I want to explain something to you. Yes in public because I'm tired of hiding.

No one is fake.

Eric comes online. He still does, I don't know why you think I'm playing him.

Levi came on. Regularly. And I guess I'm sorry if you don't get that.

I know I'm a wimp for not showing you the video of me and Eric to you, but.. I'm a coward, and I don't want to send it, because that's just how I am.

You hate me, I am well aware of that. Remember the message I sent to you explaining everything? It was real.

We both might seem sketchy, and we both might seem not real. But that's me. The fake girl, right? Right.

Yes, I am hiding something and not telling anyone.

Yes, I am incredibly stupid for lying to everyone.

Yes, I'm completely done with stuff

I'm just done with the internet, because a lot of my problems have been sourced from here.

You, not included. You were not a problem to me. Not you, not Livvy, not anyone. Just the drama that's building up.

And I'm causing a lot of problems. A lot of peoples problems.

Inez had made a point to me when we were talking about this whole situation. And you know what? I'm finding myself believing her. That I'm not real. I don't feel like myself anymore

So you know what? You are talking to a fake. Because I'm not even sure If I feel myself being "real" anymore.

Yes, I'm not Ariana. I'm Christina. And only Christina.

All I have to say is, is I'm sorry.

There is not other thing, way how to say it. I'm sorry. TRULY deeply sorry for coming into your life, making you deal with me, and putting you through the ringer. Because when I think about it, I put you and a lot of other people through pure SHIT. So, I'm sorry for the things I did to you. Sorry doesn't fix a goddamn thing. I wish it could.

I just lost one of the greatest friends ever..

I am leaving, and not coming back. Not anywhere. Not here, not Twitter, not Facebook, not even Tumblr. I'm gone. My email.. not even gonna check THAT one.

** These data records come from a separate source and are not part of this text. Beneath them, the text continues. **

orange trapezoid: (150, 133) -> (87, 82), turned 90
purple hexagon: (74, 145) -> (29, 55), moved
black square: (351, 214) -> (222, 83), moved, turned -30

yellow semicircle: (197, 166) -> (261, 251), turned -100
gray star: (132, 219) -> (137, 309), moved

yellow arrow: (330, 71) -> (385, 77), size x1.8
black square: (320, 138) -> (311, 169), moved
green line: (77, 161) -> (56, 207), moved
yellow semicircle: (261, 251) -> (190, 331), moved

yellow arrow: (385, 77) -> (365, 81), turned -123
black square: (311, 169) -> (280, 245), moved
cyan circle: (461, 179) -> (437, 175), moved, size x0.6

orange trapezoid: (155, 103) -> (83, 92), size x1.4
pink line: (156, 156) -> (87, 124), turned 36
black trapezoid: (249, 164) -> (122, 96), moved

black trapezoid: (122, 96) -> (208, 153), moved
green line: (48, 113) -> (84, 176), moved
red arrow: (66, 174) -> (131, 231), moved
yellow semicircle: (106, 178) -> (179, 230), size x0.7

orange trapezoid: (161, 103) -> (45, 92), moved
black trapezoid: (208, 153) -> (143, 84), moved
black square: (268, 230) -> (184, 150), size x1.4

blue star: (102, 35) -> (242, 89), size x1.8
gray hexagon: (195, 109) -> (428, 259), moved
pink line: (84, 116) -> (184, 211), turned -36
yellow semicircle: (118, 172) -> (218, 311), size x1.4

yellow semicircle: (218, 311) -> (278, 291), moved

Why all of a sudden do this?

Because I've come to realization of the shit I'm doing to you and everyone else. I'M the problem.. And as long as I'm here, I wont be temporary.. I'll be the continuous problem..  I have been for the past 16 years of my life. I started problems, I'm the reason for so many problems.. I stress everyone out.. And now I'm one of your problems, and that's eating at me.. So in order to make everything balanced in my mind, I'm leaving..  I've actually been thinking about this for a while..

After all of this, I'm still shaky on the thought of staying, because I want to make everything better, and I want to stay and still talk with you. I want that. But we can't always have the things we want.

I love you.. I know you probably think I don't, but I do.. I love you so much.. Every memory we have with each other always makes me smile.. The times you were there for me when I needed you most, and you helped me smile again.. The times we cried together.. I swear, I hug my laptop just about everyday pretending that its you.. But I guess I have to stop that, now..

Remember how we met? Exactly 7 months, today. I don't think I EVER will forget that. When you were hacking Kari and I wanted to tell her something even though I had no clue who she was. I read some of your stuff.. We talked, just about everyday... I remember the first time I told you about myself, even though it was only one small little thing, you listened and eventually, you slowly told me about yourself..

I honestly cry when I think about our memories, because I know we wont be able to make anymore.. No more giggling at you when you squeaked, no more falling off my bed laughing at some unicorn video you send.. Nothing..

Now you see another one of my reasons why I wanted you to hate me?

Looky here, I've succeeded. With everyone..

Forget me. Please. Just erase me from your memory..

Sorry for everything.. I come off as "I don't care" in this letter, but honestly its tearing me apart inside just writing this..

I love you through the universe and back.. Even if you don't think I do or ever did.. I DO, and always will.

Love you, RIley.. You truly were and ARE the greatest.